Sunday the 8th of July 1973 was a typically British summer’s day being cold, wet and cloudy. As a keen photographer, Heidi joined a coach of German sightseers at 9am, taking photos of Big Ben, Piccadilly Circus, Buckingham Palace, and in the afternoon, the girls went shopping in Oxford Street and Soho.

Heidi was impossible to lose among the throng of commuters and shoppers, as stylishly dressed in red flared slacks, a red cotton top, a red handbag, black shoes, and a blue and white ¾ length houndstooth checked jacket with a bare midriff, even if he snuck away to take some snaps, you couldn’t miss her.

At 4:50pm, having seen the sights, Heidi & Doris entered Charing Cross station on The Strand, and on Platform 2, they boarded the 4:57pm train to Hayes, using their return tickets to West Wickham. But as Doris wanted to smoke and Heidi passionately disliked the smell, Doris recalled “that is why we split on the train. I went to the smoker’s compartment in the middle and Heidi went into a non-smoker”.

As an old-fashioned Class 201-207 Thumpers train with eight to ten BR Mark 1 coaches painted in a rich maroon livery, the smoking coaches comprised of seven to eight private compartments with six seats and a sliding door, accessed by a corridor up the right-hand-side, or its own door to the platform.

Whereas the non-smoking carriages had no corridor, the only way to access each private compartment was via the platform door, meaning that if Heidi got into trouble, none of the 40 people onboard in her one-quarter-full coach could get into her compartment until the train had stopped at the station, making it a hot-spot for muggings and assaults, which tourists like Heidi wouldn’t have been aware of.

At 4:57pm, the train departed Charing Cross, with Heidi sitting in the left-hand window-seat facing front, and as far as we know, no-one else was in her compartment, as it headed to London Bridge.
At 5:06pm precisely, it departed London Bridge Station and headed to its next stop, New Cross...

…so by 5:08pm, just 90 seconds later, it had picked up speed and was one mile out.

In the next private compartment sat two boys, Andrew Lee (17) and Stephen Arnold (16) of Catford. They recalled “there was nothing unusual, until just past London Bridge”, no shouting, no thuds, “then suddenly there were some screams from the compartment behind”. Said to last around 20 seconds, “it sounded like a young woman’s voice. We thought there was just horseplay going on”. But it wasn’t.

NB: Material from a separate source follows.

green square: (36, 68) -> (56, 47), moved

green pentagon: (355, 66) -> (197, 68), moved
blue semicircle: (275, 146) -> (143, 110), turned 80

Suddenly, although the train was moving fast, “the carriage door opened in the next compartment… I saw this sort of red thing flapping about… it hung there for a few moments”, a bright flailing blur against a flash of grey as the train thundered faster, “then it fell onto the tracks. By then, the screams had stopped”. Crashing hard onto the steel rails, at first, they thought someone had lost their luggage, but as it rounded a bend, “there was a mop of something resembling hair… it could have been a body”.

Passing the Abbey Street bridge in Bermondsey, Stephen recalled “a man appeared at our window”, up to his waist and peering into their compartment from the outside of the speeding train, “I could see him clearly… he was leaning out and he looked at me… his hair was blown back by the force of the wind. He had this little smirk on his face, as if he was saying ‘oh, it’s all good fun, isn’t it chaps?’”…

…but until the train had stopped six minutes later, there was nothing that anyone could do.

At 5:14pm, the train pulled into New Cross station. The boys recalled “he got out… he was near enough for us to grab him… he hitched up his trousers and just stands there looking at the two of us. It seemed like hours but it must have been seconds, then he turned and fled through the ticket barrier”. No-one stopped him as his return ticket to New Cross was valid, and nobody else onboard had heard a thing.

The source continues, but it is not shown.